Root growth inhibition by aluminum is probably caused by cell death due to peroxidase-mediated hydrogen peroxide production.

Summary.The effect of aluminum on hydrogen peroxide production and peroxidase-catalyzed NADH oxidation was studied in barley roots germinated and grown between two layers of moistened filter paper. Guaiacol peroxidase activity significantly increased after 48 h and was approximately two times higher after 72 h in Al-treated roots. The oxidation of NADH was also significantly increased and, like guaiacol peroxidase activity, it was two times higher in Al-treated roots than in controls. Elevated H2O2 production was observed both 48 and 72 h after the onset of imbibition in the presence of Al. Separation on a cation exchange column allowed the detection of two peaks with NADH peroxidase and H2O2 production activity. However, a difference between control and Al-treated plants was found only in one fraction, in which four times higher guaiacol peroxidase activity and five times higher NADH peroxidase activity were expressed and about three times more H2O2 was produced. One anionic peroxidase and three cationic peroxidases were detected in this fraction by native polyacrylamide gel electrophoresis. The anionic peroxidase was activated in the Al-treated root tips and also oxidized NADH but was detectable only after a long incubation time. Two of the cationic peroxidases were capable of oxidizing NADH and producing a significant amount of H2O2, but only one of these was activated by Al stress. The role of these peroxidases during Al stress in barley root tips is discussed.

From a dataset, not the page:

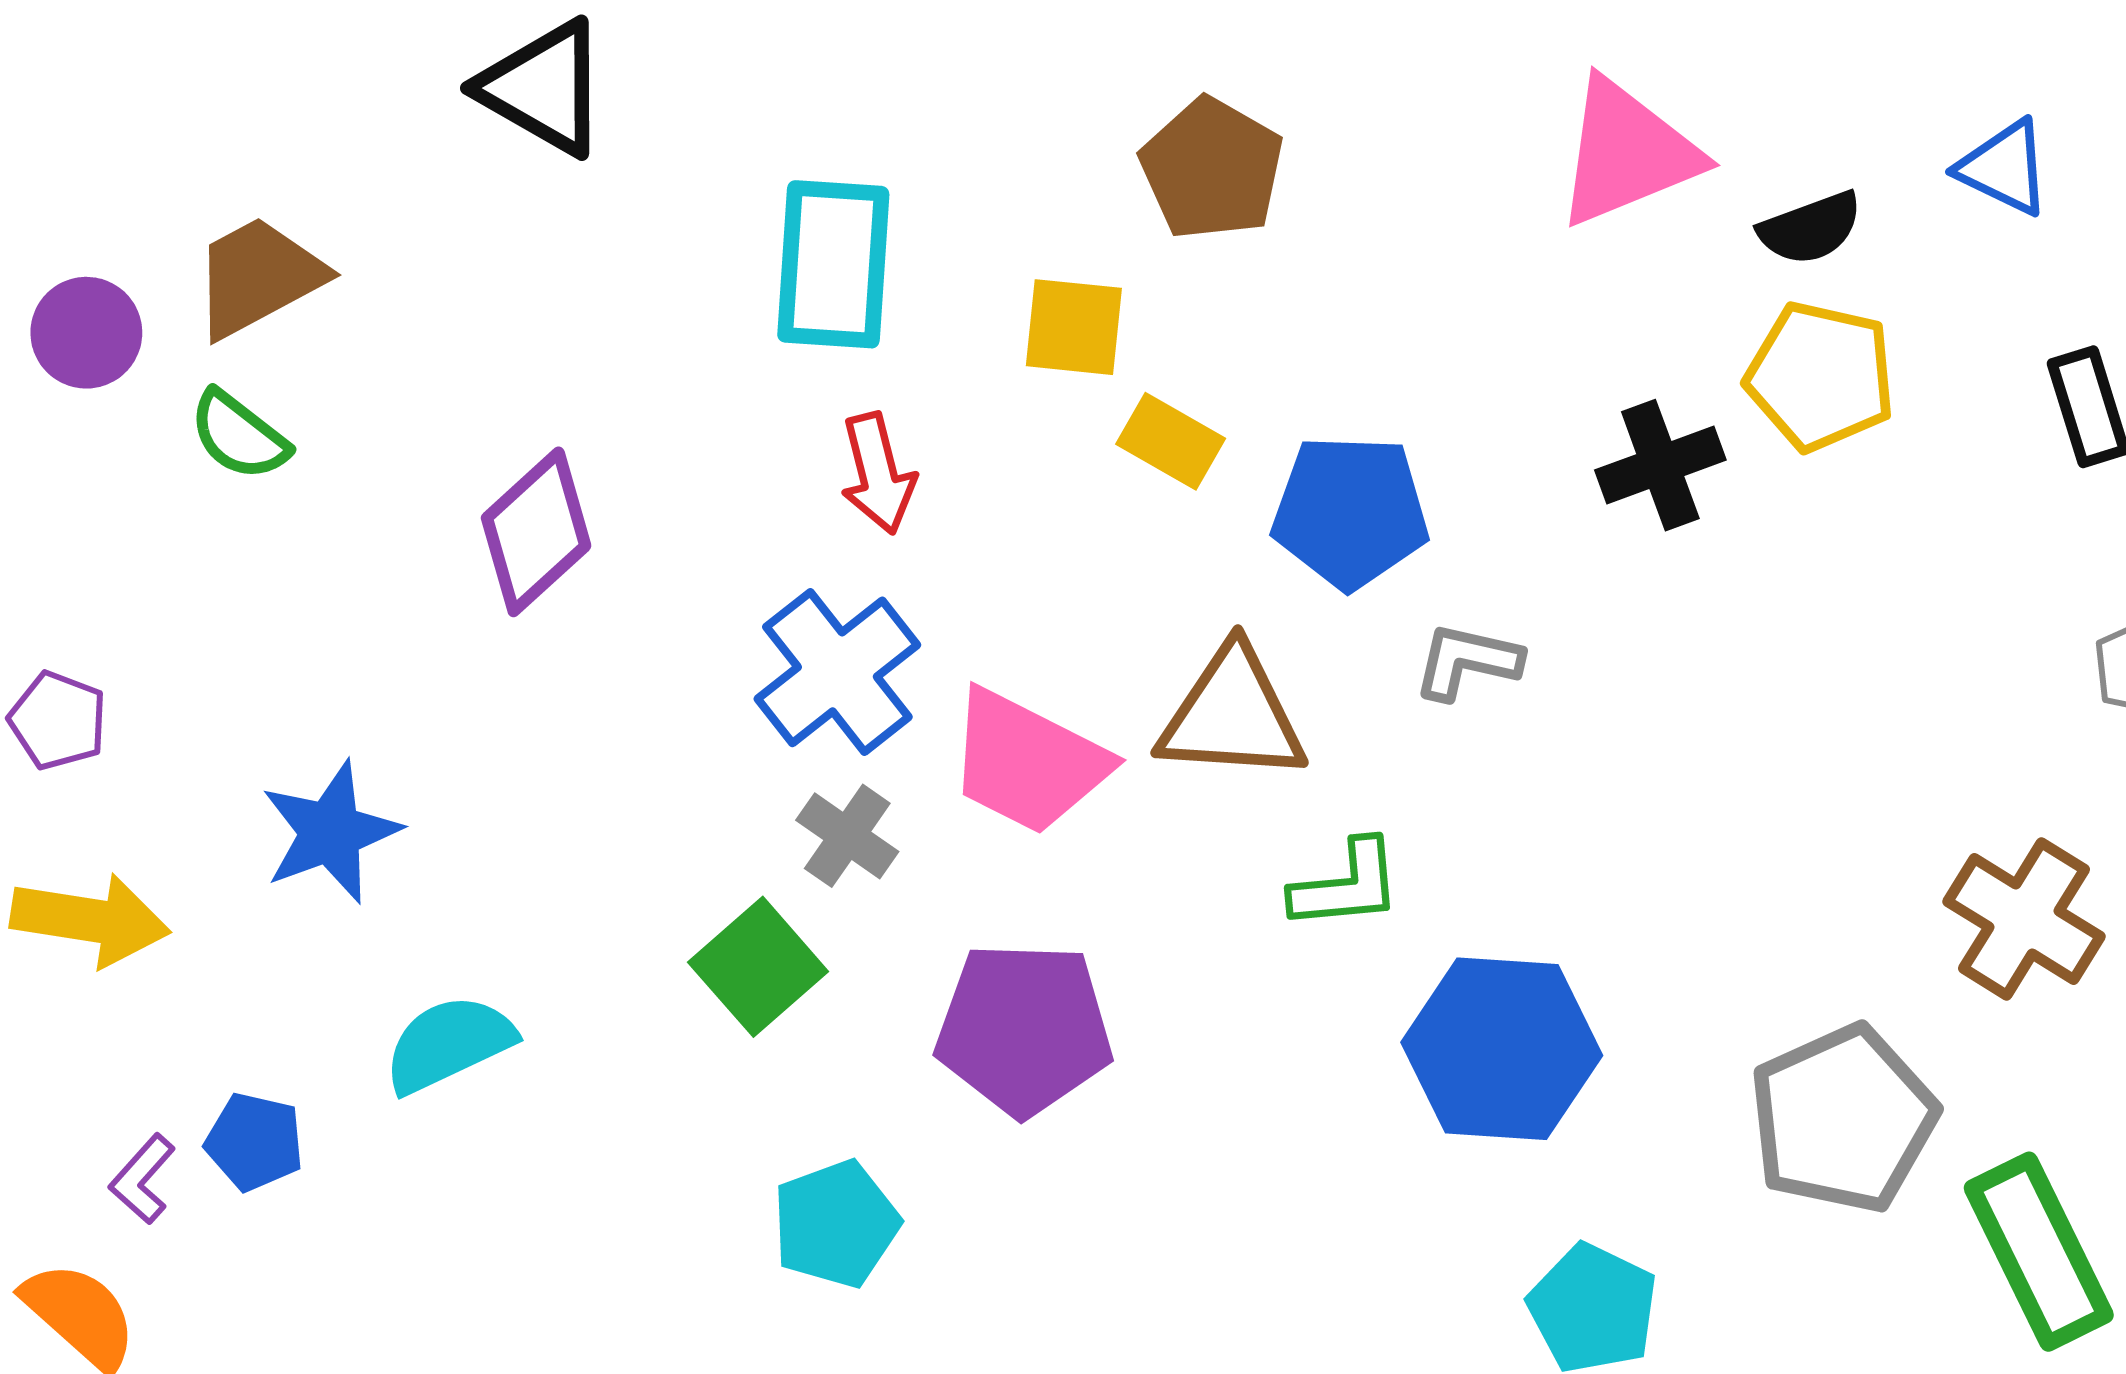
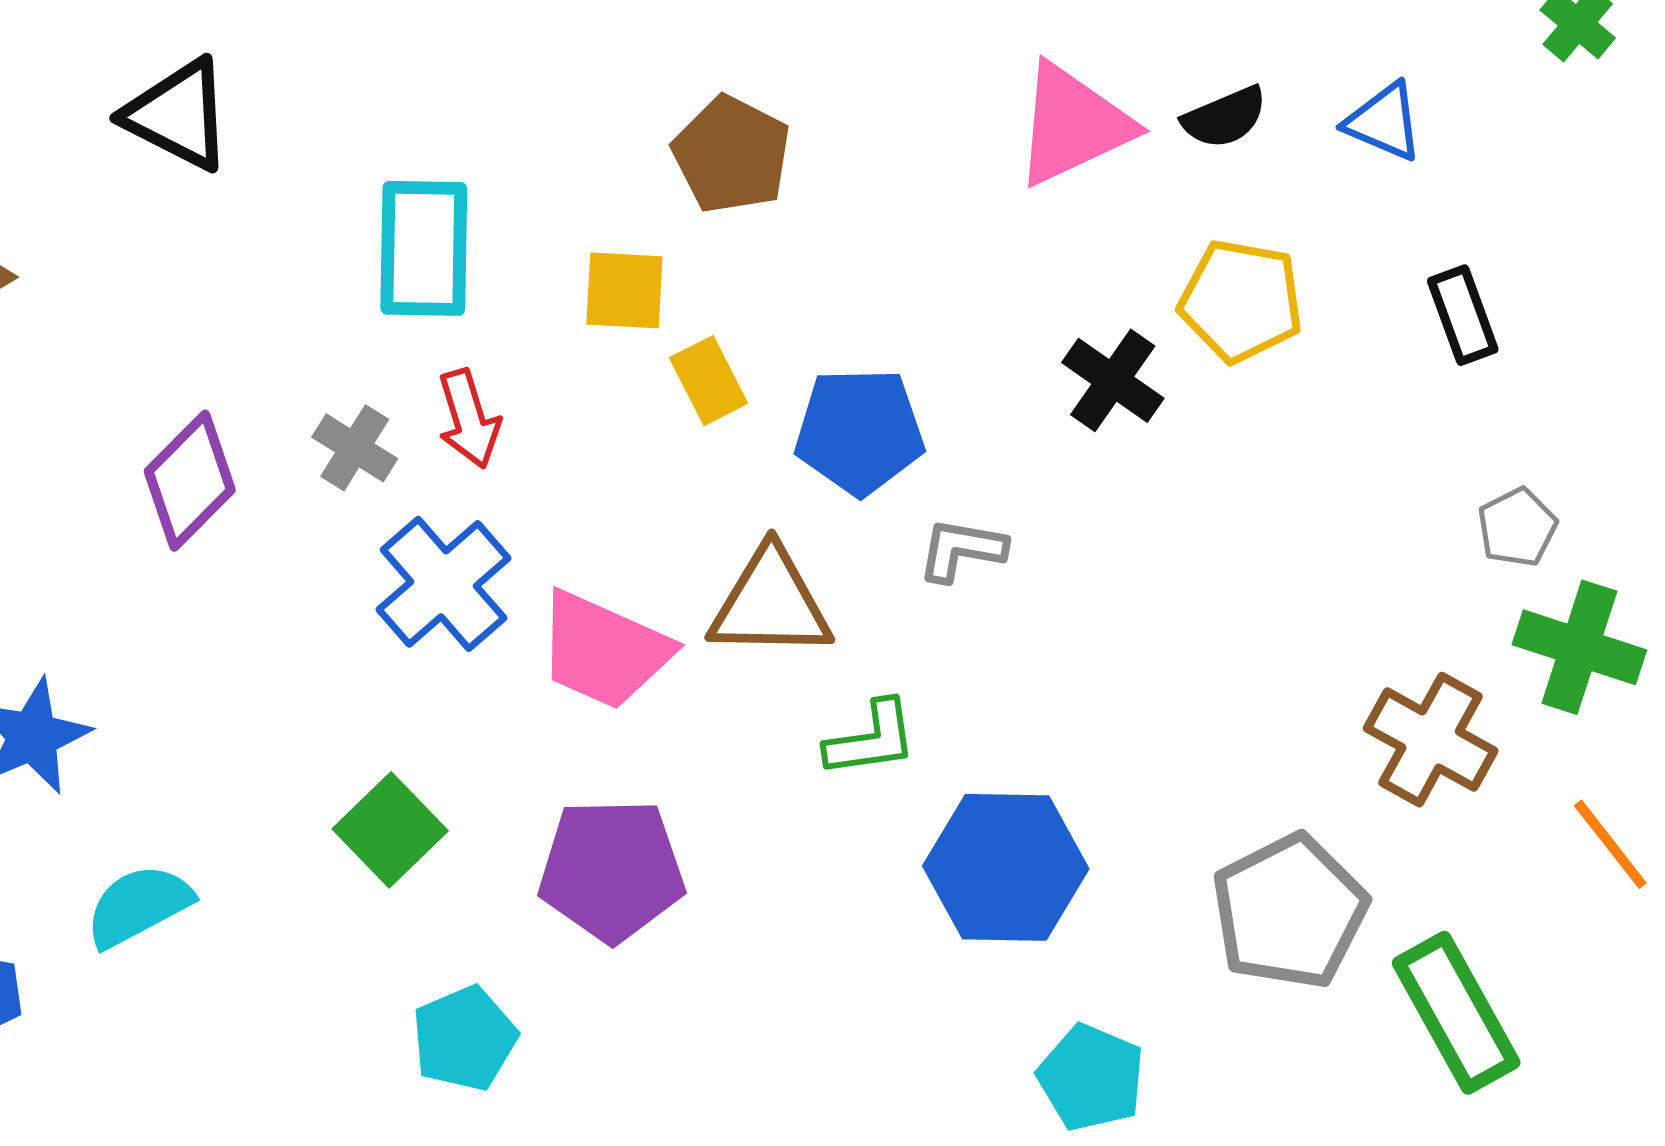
black semicircle: (1810, 228) -> (1225, 117), moved
yellow rectangle: (1171, 441) -> (709, 381), turned 36
black cross: (1660, 465) -> (1113, 380), turned -32
gray cross: (847, 836) -> (355, 448), moved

Rapid and simple method for Al-toxicity analysis in emerging barley roots during germination

The results demonstrate the benefits of using filter-paper-based system for cultivation the germinating barley seeds for Al toxicity or Al tolerance analyses. Due to the high affinity of filter paper to Al monomeric forms, milimolar Al concentrations were required to cause similar Al toxicity symptoms of roots as micromolar Al concentrations in hydroponics: 1 mM Al had no effects on the emerging barley roots, 2 mM Al was moderately toxic but roots showed good recovery, 4 mM Al was highly toxic and 8 mM Al even lethal. Screening of eight barley cultivars revealed different rank of their tolerance to Al. The root growth inhibition positively correlated with the Al concentration in root tips.

Inhibition of Al-induced root elongation and enhancement of Al-induced peroxidase activity in Al-sensitive and Al-resistant barley cultivars are positively correlated

The quantitative changes in peroxidase activity and composition of anionic and cationic isoperoxidases were investigated in roots of two barley cultivars differing in Al resistance. Root growth of Al-resistant cv. Bavaria was in lesser extent reduced by Al treatment (23% after 24 h Al-treatment), whereas 40% reduction of the root growth was observed in Al-sensitive cv. Alfor. The strong root growth inhibition in Al-sensitive cv. Alfor correlated with a 6-fold enhancement of peroxidase activity by Al treatment. Al-induced enhancement of peroxidase activity was found also in roots of Al-resistant cv. Bavaria, but this increase was only half of the Al-sensitive cv. Alfor. Comparison of peroxidase isoenzyme composition of Al-treated and non-treated roots revealed that activity of at least five anionic and four cationic isoperoxidases was stimulated by Al treatment. Three of anionic isoperoxidases (aPOD2-4) were selectively induced only in the Al-sensitive cv. Alfor. A possible involvement of peroxidases in root-growth inhibition is discussed.